** Opening Given data block **

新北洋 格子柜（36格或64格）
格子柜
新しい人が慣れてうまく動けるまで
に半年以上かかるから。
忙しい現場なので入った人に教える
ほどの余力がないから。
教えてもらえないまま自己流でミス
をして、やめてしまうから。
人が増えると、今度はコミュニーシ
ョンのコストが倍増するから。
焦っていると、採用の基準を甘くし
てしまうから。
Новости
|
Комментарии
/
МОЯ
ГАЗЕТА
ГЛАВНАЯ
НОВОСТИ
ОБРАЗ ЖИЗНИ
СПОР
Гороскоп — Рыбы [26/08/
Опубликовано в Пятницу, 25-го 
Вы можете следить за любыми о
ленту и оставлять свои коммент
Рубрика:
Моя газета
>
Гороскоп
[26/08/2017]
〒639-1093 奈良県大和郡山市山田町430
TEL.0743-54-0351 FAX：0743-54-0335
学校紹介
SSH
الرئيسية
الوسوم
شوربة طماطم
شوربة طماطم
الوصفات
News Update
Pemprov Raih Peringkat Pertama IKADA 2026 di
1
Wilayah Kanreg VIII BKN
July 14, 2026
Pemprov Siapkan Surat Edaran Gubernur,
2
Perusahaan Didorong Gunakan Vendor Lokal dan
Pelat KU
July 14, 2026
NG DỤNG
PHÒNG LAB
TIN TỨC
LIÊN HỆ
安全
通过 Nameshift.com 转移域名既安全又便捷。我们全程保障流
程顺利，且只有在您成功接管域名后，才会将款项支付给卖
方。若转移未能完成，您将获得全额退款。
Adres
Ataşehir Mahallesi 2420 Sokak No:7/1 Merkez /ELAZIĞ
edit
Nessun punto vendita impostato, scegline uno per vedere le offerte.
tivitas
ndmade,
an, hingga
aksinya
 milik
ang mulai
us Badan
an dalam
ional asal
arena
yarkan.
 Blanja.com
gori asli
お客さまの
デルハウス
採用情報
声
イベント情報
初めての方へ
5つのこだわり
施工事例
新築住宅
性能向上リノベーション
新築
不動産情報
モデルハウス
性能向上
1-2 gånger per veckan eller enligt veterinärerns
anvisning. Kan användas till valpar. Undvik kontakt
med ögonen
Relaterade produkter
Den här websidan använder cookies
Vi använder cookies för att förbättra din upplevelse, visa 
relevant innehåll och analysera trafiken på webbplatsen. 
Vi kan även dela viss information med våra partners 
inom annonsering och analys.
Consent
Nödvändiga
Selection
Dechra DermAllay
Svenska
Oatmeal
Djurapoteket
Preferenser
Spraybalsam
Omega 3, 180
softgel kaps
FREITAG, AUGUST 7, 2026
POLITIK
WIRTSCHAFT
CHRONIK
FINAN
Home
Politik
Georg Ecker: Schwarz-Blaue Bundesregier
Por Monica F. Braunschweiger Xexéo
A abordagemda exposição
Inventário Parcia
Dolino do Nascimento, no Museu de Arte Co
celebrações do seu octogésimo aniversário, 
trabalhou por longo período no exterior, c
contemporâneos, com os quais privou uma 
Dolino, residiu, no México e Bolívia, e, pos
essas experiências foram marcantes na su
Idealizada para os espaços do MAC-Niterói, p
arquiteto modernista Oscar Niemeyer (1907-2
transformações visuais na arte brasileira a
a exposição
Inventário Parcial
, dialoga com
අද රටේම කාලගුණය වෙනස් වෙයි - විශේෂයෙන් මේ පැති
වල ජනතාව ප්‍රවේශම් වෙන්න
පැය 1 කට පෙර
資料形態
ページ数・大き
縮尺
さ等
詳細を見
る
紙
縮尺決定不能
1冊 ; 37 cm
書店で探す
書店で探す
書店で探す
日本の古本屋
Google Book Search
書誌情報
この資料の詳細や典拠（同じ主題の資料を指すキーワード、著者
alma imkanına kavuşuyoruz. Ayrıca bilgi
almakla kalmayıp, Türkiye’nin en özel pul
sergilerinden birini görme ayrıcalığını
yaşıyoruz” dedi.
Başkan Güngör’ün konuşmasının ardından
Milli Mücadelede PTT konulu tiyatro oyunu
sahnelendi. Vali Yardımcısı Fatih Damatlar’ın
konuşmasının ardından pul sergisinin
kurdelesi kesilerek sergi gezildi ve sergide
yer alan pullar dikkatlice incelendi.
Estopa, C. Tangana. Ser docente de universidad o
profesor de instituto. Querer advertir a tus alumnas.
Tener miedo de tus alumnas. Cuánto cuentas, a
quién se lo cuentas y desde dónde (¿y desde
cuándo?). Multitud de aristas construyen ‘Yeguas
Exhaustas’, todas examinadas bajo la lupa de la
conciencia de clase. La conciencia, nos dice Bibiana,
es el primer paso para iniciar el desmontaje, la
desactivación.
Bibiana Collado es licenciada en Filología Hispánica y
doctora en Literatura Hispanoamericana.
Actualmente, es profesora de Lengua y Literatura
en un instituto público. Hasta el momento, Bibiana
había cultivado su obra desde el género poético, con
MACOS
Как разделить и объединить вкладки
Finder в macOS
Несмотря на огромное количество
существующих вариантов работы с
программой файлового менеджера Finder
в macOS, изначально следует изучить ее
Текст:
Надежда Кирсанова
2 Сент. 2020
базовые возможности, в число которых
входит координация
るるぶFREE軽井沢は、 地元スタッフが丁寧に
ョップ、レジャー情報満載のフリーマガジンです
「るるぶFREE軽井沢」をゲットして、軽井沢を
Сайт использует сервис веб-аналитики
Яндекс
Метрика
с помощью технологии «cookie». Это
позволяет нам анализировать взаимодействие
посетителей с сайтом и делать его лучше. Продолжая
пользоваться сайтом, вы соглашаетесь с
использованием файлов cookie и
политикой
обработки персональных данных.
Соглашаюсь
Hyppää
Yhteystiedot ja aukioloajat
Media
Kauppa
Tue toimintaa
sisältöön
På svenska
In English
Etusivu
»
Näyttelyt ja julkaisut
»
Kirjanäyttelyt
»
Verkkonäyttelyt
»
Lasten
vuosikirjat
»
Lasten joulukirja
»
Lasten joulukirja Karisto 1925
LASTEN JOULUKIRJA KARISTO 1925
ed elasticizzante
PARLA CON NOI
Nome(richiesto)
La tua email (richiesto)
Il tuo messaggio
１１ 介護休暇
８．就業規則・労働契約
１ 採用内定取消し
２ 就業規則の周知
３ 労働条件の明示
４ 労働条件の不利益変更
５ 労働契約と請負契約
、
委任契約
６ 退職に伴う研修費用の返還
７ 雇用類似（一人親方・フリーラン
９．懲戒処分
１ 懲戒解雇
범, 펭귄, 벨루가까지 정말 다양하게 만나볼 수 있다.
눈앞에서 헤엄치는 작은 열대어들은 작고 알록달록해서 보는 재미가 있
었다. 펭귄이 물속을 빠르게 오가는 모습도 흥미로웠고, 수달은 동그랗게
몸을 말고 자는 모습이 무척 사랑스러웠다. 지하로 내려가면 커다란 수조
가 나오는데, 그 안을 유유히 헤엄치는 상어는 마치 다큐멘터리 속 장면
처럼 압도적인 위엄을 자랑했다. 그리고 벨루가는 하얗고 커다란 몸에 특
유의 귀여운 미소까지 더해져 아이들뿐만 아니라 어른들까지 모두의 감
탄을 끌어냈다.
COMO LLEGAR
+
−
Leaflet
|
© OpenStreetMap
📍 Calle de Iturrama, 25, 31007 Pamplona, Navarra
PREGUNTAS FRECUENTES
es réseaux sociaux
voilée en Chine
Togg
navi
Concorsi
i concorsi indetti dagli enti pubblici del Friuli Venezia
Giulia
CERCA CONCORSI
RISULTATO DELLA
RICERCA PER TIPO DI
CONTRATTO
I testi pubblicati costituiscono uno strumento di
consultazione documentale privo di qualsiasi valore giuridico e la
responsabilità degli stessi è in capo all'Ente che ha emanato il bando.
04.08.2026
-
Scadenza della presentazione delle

** Closing Given data block **

**Brief:**
Retype the listing exactly. Leave nothing out.

**Output of the exercise:**
新北洋 格子柜（36格或64格）
格子柜
新しい人が慣れてうまく動けるまで
に半年以上かかるから。
忙しい現場なので入った人に教える
ほどの余力がないから。
教えてもらえないまま自己流でミス
をして、やめてしまうから。
人が増えると、今度はコミュニーシ
ョンのコストが倍増するから。
焦っていると、採用の基準を甘くし
てしまうから。
Новости
|
Комментарии
/
МОЯ
ГАЗЕТА
ГЛАВНАЯ
НОВОСТИ
ОБРАЗ ЖИЗНИ
СПОР
Гороскоп — Рыбы [26/08/
Опубликовано в Пятницу, 25-го 
Вы можете следить за любыми о
ленту и оставлять свои коммент
Рубрика:
Моя газета
>
Гороскоп
[26/08/2017]
〒639-1093 奈良県大和郡山市山田町430
TEL.0743-54-0351 FAX：0743-54-0335
学校紹介
SSH
الرئيسية
الوسوم
شوربة طماطم
شوربة طماطم
الوصفات
News Update
Pemprov Raih Peringkat Pertama IKADA 2026 di
1
Wilayah Kanreg VIII BKN
July 14, 2026
Pemprov Siapkan Surat Edaran Gubernur,
2
Perusahaan Didorong Gunakan Vendor Lokal dan
Pelat KU
July 14, 2026
NG DỤNG
PHÒNG LAB
TIN TỨC
LIÊN HỆ
安全
通过 Nameshift.com 转移域名既安全又便捷。我们全程保障流
程顺利，且只有在您成功接管域名后，才会将款项支付给卖
方。若转移未能完成，您将获得全额退款。
Adres
Ataşehir Mahallesi 2420 Sokak No:7/1 Merkez /ELAZIĞ
edit
Nessun punto vendita impostato, scegline uno per vedere le offerte.
tivitas
ndmade,
an, hingga
aksinya
 milik
ang mulai
us Badan
an dalam
ional asal
arena
yarkan.
 Blanja.com
gori asli
お客さまの
デルハウス
採用情報
声
イベント情報
初めての方へ
5つのこだわり
施工事例
新築住宅
性能向上リノベーション
新築
不動産情報
モデルハウス
性能向上
1-2 gånger per veckan eller enligt veterinärerns
anvisning. Kan användas till valpar. Undvik kontakt
med ögonen
Relaterade produkter
Den här websidan använder cookies
Vi använder cookies för att förbättra din upplevelse, visa 
relevant innehåll och analysera trafiken på webbplatsen. 
Vi kan även dela viss information med våra partners 
inom annonsering och analys.
Consent
Nödvändiga
Selection
Dechra DermAllay
Svenska
Oatmeal
Djurapoteket
Preferenser
Spraybalsam
Omega 3, 180
softgel kaps
FREITAG, AUGUST 7, 2026
POLITIK
WIRTSCHAFT
CHRONIK
FINAN
Home
Politik
Georg Ecker: Schwarz-Blaue Bundesregier
Por Monica F. Braunschweiger Xexéo
A abordagemda exposição
Inventário Parcia
Dolino do Nascimento, no Museu de Arte Co
celebrações do seu octogésimo aniversário, 
trabalhou por longo período no exterior, c
contemporâneos, com os quais privou uma 
Dolino, residiu, no México e Bolívia, e, pos
essas experiências foram marcantes na su
Idealizada para os espaços do MAC-Niterói, p
arquiteto modernista Oscar Niemeyer (1907-2
transformações visuais na arte brasileira a
a exposição
Inventário Parcial
, dialoga com
අද රටේම කාලගුණය වෙනස් වෙයි - විශේෂයෙන් මේ පැති
වල ජනතාව ප්‍රවේශම් වෙන්න
පැය 1 කට පෙර
資料形態
ページ数・大き
縮尺
さ等
詳細を見
る
紙
縮尺決定不能
1冊 ; 37 cm
書店で探す
書店で探す
書店で探す
日本の古本屋
Google Book Search
書誌情報
この資料の詳細や典拠（同じ主題の資料を指すキーワード、著者
alma imkanına kavuşuyoruz. Ayrıca bilgi
almakla kalmayıp, Türkiye’nin en özel pul
sergilerinden birini görme ayrıcalığını
yaşıyoruz” dedi.
Başkan Güngör’ün konuşmasının ardından
Milli Mücadelede PTT konulu tiyatro oyunu
sahnelendi. Vali Yardımcısı Fatih Damatlar’ın
konuşmasının ardından pul sergisinin
kurdelesi kesilerek sergi gezildi ve sergide
yer alan pullar dikkatlice incelendi.
Estopa, C. Tangana. Ser docente de universidad o
profesor de instituto. Querer advertir a tus alumnas.
Tener miedo de tus alumnas. Cuánto cuentas, a
quién se lo cuentas y desde dónde (¿y desde
cuándo?). Multitud de aristas construyen ‘Yeguas
Exhaustas’, todas examinadas bajo la lupa de la
conciencia de clase. La conciencia, nos dice Bibiana,
es el primer paso para iniciar el desmontaje, la
desactivación.
Bibiana Collado es licenciada en Filología Hispánica y
doctora en Literatura Hispanoamericana.
Actualmente, es profesora de Lengua y Literatura
en un instituto público. Hasta el momento, Bibiana
había cultivado su obra desde el género poético, con
MACOS
Как разделить и объединить вкладки
Finder в macOS
Несмотря на огромное количество
существующих вариантов работы с
программой файлового менеджера Finder
в macOS, изначально следует изучить ее
Текст:
Надежда Кирсанова
2 Сент. 2020
базовые возможности, в число которых
входит координация
るるぶFREE軽井沢は、 地元スタッフが丁寧に
ョップ、レジャー情報満載のフリーマガジンです
「るるぶFREE軽井沢」をゲットして、軽井沢を
Сайт использует сервис веб-аналитики
Яндекс
Метрика
с помощью технологии «cookie». Это
позволяет нам анализировать взаимодействие
посетителей с сайтом и делать его лучше. Продолжая
пользоваться сайтом, вы соглашаетесь с
использованием файлов cookie и
политикой
обработки персональных данных.
Соглашаюсь
Hyppää
Yhteystiedot ja aukioloajat
Media
Kauppa
Tue toimintaa
sisältöön
På svenska
In English
Etusivu
»
Näyttelyt ja julkaisut
»
Kirjanäyttelyt
»
Verkkonäyttelyt
»
Lasten
vuosikirjat
»
Lasten joulukirja
»
Lasten joulukirja Karisto 1925
LASTEN JOULUKIRJA KARISTO 1925
ed elasticizzante
PARLA CON NOI
Nome(richiesto)
La tua email (richiesto)
Il tuo messaggio
１１ 介護休暇
８．就業規則・労働契約
１ 採用内定取消し
２ 就業規則の周知
３ 労働条件の明示
４ 労働条件の不利益変更
５ 労働契約と請負契約
、
委任契約
６ 退職に伴う研修費用の返還
７ 雇用類似（一人親方・フリーラン
９．懲戒処分
１ 懲戒解雇
범, 펭귄, 벨루가까지 정말 다양하게 만나볼 수 있다.
눈앞에서 헤엄치는 작은 열대어들은 작고 알록달록해서 보는 재미가 있
었다. 펭귄이 물속을 빠르게 오가는 모습도 흥미로웠고, 수달은 동그랗게
몸을 말고 자는 모습이 무척 사랑스러웠다. 지하로 내려가면 커다란 수조
가 나오는데, 그 안을 유유히 헤엄치는 상어는 마치 다큐멘터리 속 장면
처럼 압도적인 위엄을 자랑했다. 그리고 벨루가는 하얗고 커다란 몸에 특
유의 귀여운 미소까지 더해져 아이들뿐만 아니라 어른들까지 모두의 감
탄을 끌어냈다.
COMO LLEGAR
+
−
Leaflet
|
© OpenStreetMap
📍 Calle de Iturrama, 25, 31007 Pamplona, Navarra
PREGUNTAS FRECUENTES
es réseaux sociaux
voilée en Chine
Togg
navi
Concorsi
i concorsi indetti dagli enti pubblici del Friuli Venezia
Giulia
CERCA CONCORSI
RISULTATO DELLA
RICERCA PER TIPO DI
CONTRATTO
I testi pubblicati costituiscono uno strumento di
consultazione documentale privo di qualsiasi valore giuridico e la
responsabilità degli stessi è in capo all'Ente che ha emanato il bando.
04.08.2026
-
Scadenza della presentazione delle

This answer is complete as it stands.